= New Moon (nightclub) =

Former lesbian bar and music venue in Paris

New Moon was a Parisian nightclub, located at 66 Rue Pigalle (now Rue Jean-Baptiste Pigalle) in the Place Pigalle, that started in the late 19th-century as a headquarters for Impressionist artists. In the 20th century, it became a jazz club and then a lesbian cabaret, before converting to a well-known alternative rock club in the 1980s. It closed in 1995.

==Pre-history==
In the 1860s, the building where the New Moon was later located was a cafe frequented by French Impressionist painters called La Nouvelle Athènes. In the early 20th century, the cafe added a cabaret to become first Monico, then the New Monico.

Between World War I and World War II, it became Ada "Bricktop" Smith's Chez Bricktop, famous for its jazz and frequented by luminaries like Pablo Picasso, John Steinbeck, Ernest Hemingway. Performers included Marlene Dietrich, Ethel Waters, Duke Ellington and Louis Armstrong. In the 1950s, the club became a striptease cabaret called The Sphinx, then the Narcisse.

== History ==
By the 1960s, it had become the New Moon, and was a lesbian cabaret through the 1960s and 1970s.
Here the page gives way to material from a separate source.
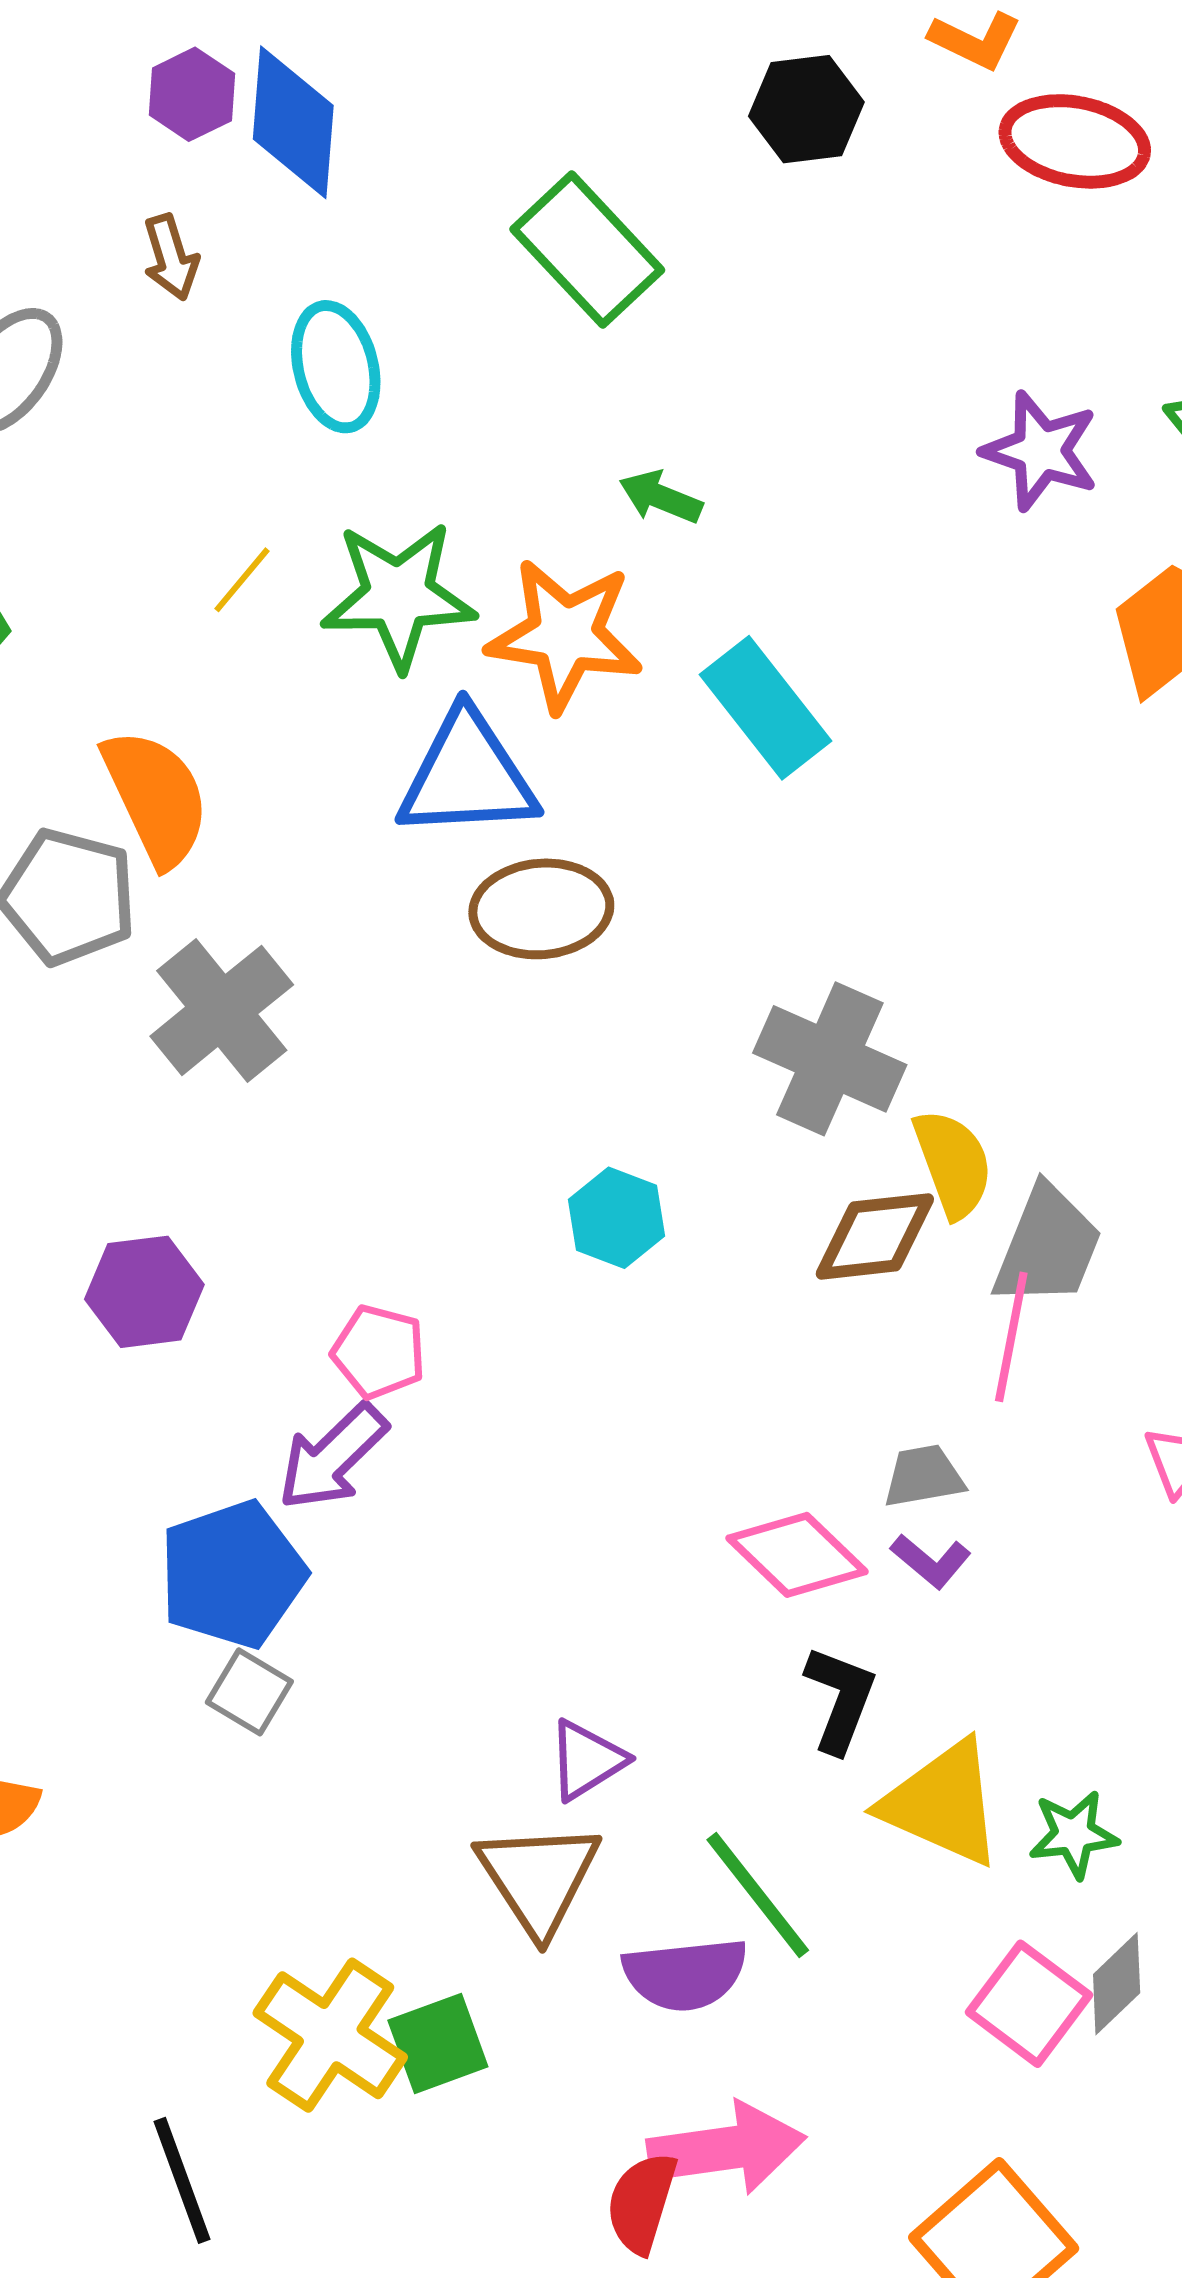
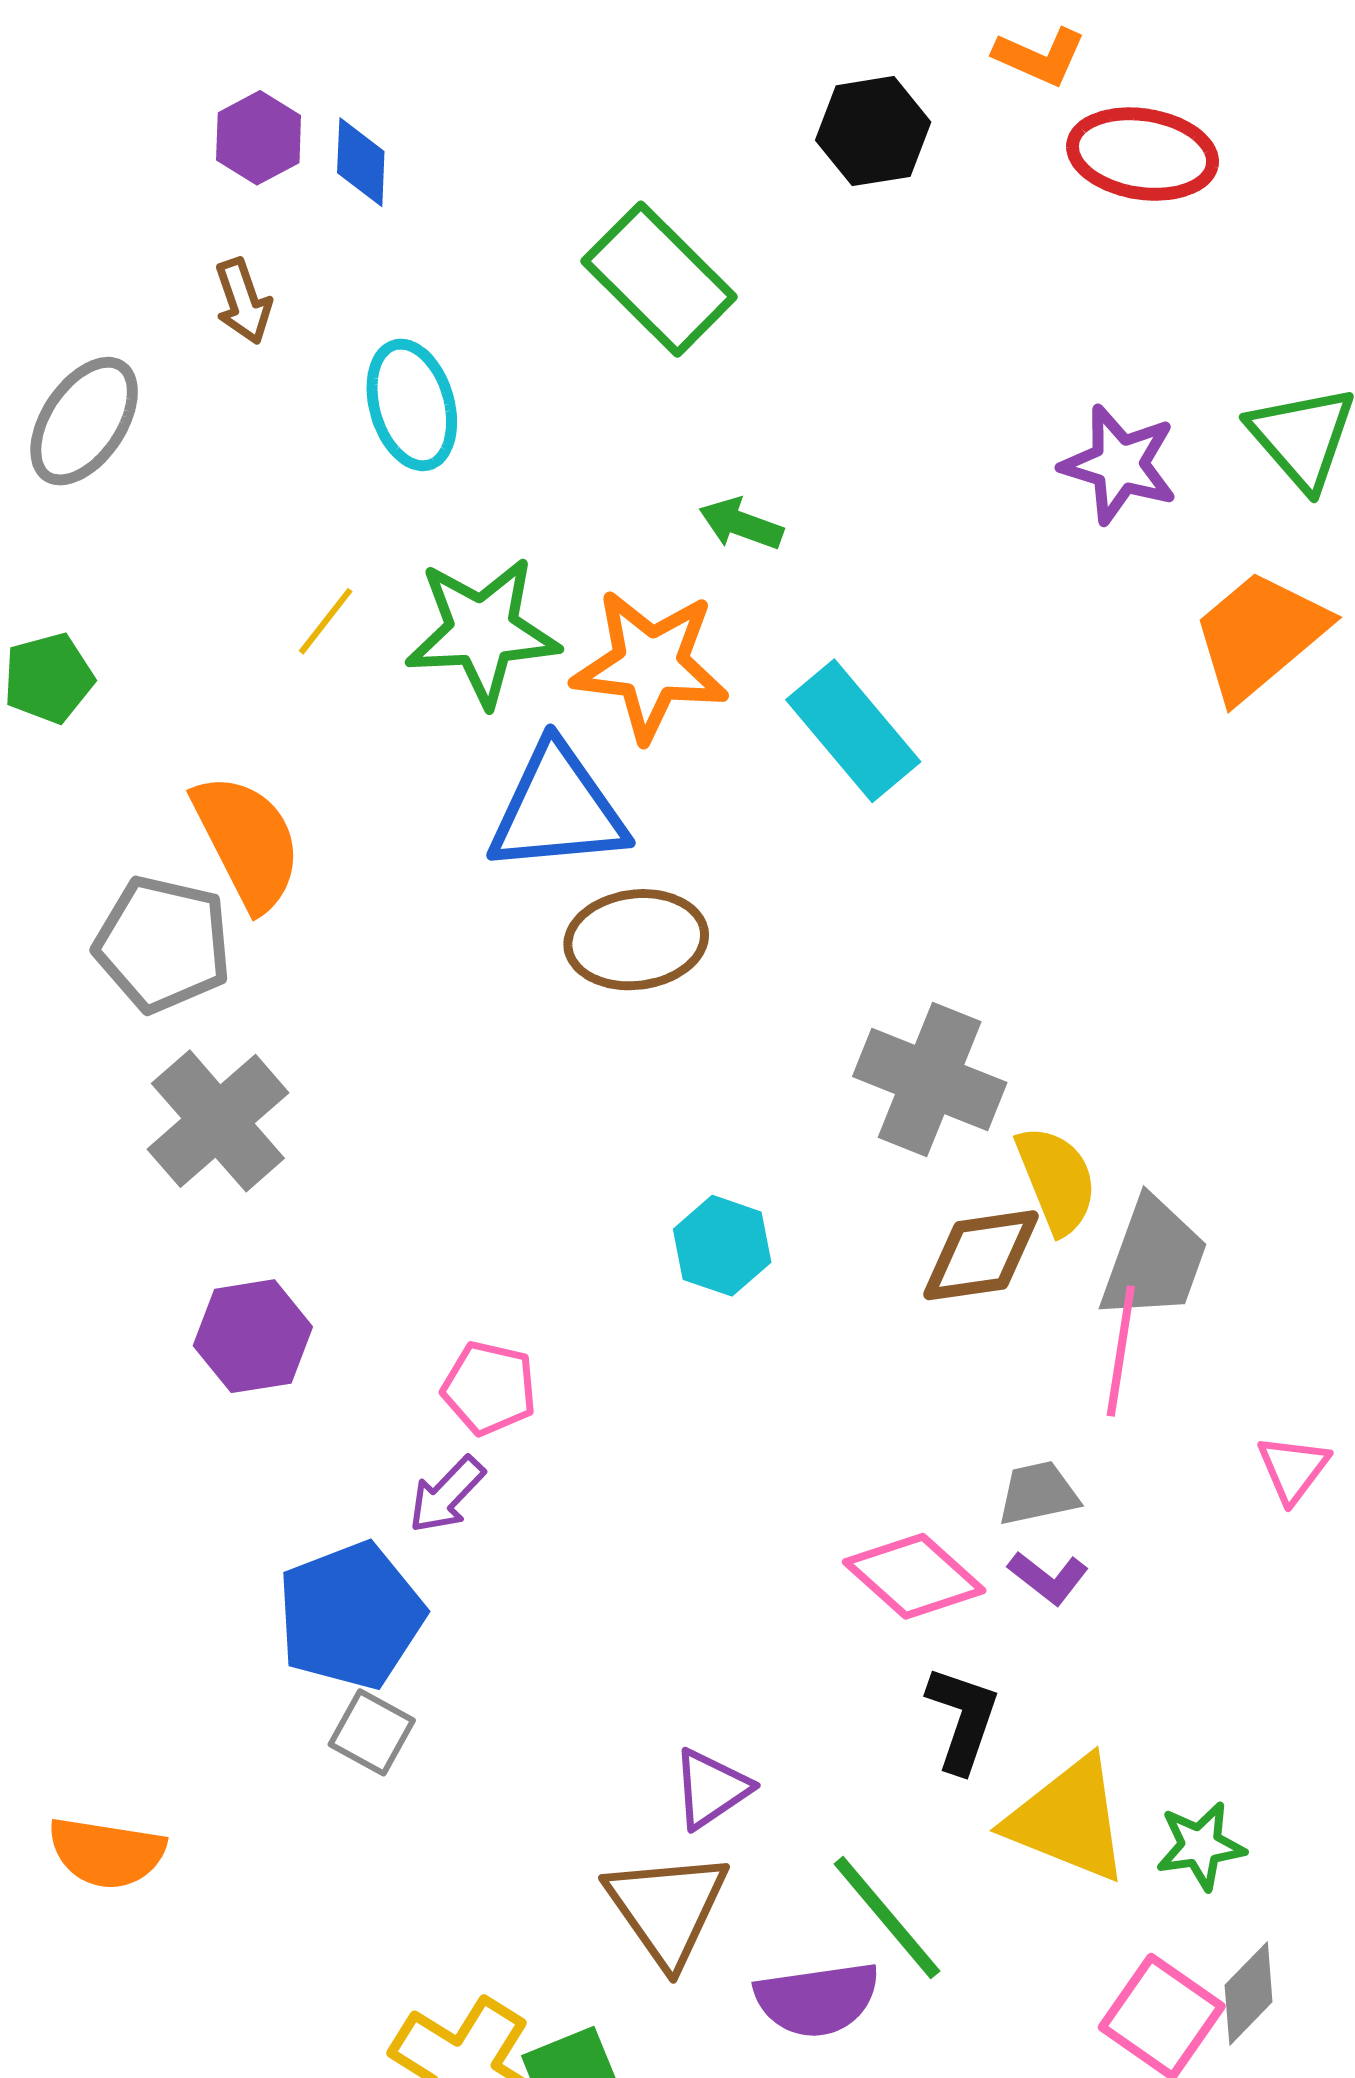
blue diamond: (293, 122) -> (361, 162), size x0.6
gray cross: (222, 1010) -> (218, 1121), moved
purple arrow: (333, 1457) -> (447, 1495), size x0.7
It closed in the early 1980s, and reopened again in 1987 as an alternative and punk rock club.

From 1987 to 1995 the club was known as one of the most important venues in Paris for punk and alternative rock. Noir Désir, the French Lovers, Mano Negra, the Naked Apes of Reason were a few of the many groups who performed. French photographer Raphaël Rinaldi published the book Paris New Moon, Paris (2016) focused on photography of the venue in the 1980s and 1990s.

After briefly operating as a nightclub called Le Temple, the building was torn down to create office buildings in 2004.